To demonstrate that the logistic regression is a good fit to these data we apply the Hosmer-Lemeshow goodness of fit test (since there are only a couple repeated \(x\)-values) from the library(ResourceSelection).

library(ResourceSelection)
hoslem.test(chall.glm$y, chall.glm$fitted, g=6)
## 
##  Hosmer and Lemeshow goodness of fit (GOF) test
## 
## data:  chall.glm$y, chall.glm$fitted
## X-squared = 7.4118, df = 4, p-value = 0.1157
# Note: doesn't give a p-value for g >= 7, default is g=10.
# Larger g is usually better than smaller g.

Recall that the null hypothesis is that the logistic regression is a good fit for the data, thus we conclude the null, and claim that the logistic regression is appropriate.


Interpreting the Model

Since the temperature being zero is not really realistic for this model, the value of \(e^{b_0}\) is not interpretable.
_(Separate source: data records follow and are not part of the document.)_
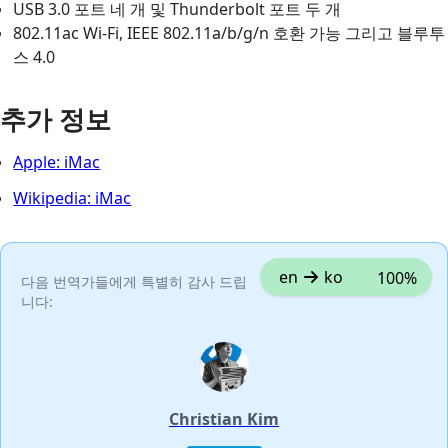
USB 3.0 포트 네 개 및 Thunderbolt 포트 두 개
802.11ac Wi-Fi, IEEE 802.11a/b/g/n 호환 가능 그리고 블루투
스 4.0
추가 정보
Apple: iMac
Wikipedia: iMac
en
ko
100%
다음 번역가들에게 특별히 감사 드립
니다:
Christian Kim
However, the value of \(e^{b_1} = e^{-0.232} \approx 0.79\) shows that the odds of the o-rings failing for a given launch decreases by a factor of 0.79 for every 1° F increase in temperature. (Note that this implies that every 1° F decrease in temperature increases the odds of a failed o-ring by a factor of \(e^{0.232} \approx 1.26\).) The Challenger shuttle was launched at a tempurature of 31° F. By waiting until 53° F, the odds of failure would have been decreased by a factor of \(e^{-0.232(53-31)}\approx 0.006\). Note that for a temperature of 31° F our model puts the probability of a failure at \[ P(Y_i = 1|x_i) \approx \frac{e^{15.043-0.232\cdot 31}}{1+e^{15.043 - 0.232 \cdot 31}} = \hat{\pi}_i \] which, using R to do this calculation we get \(\hat{\pi_i} \approx\)

predict(chall.glm, data.frame(Temp=31), type='response')
##         1 
## 0.9996088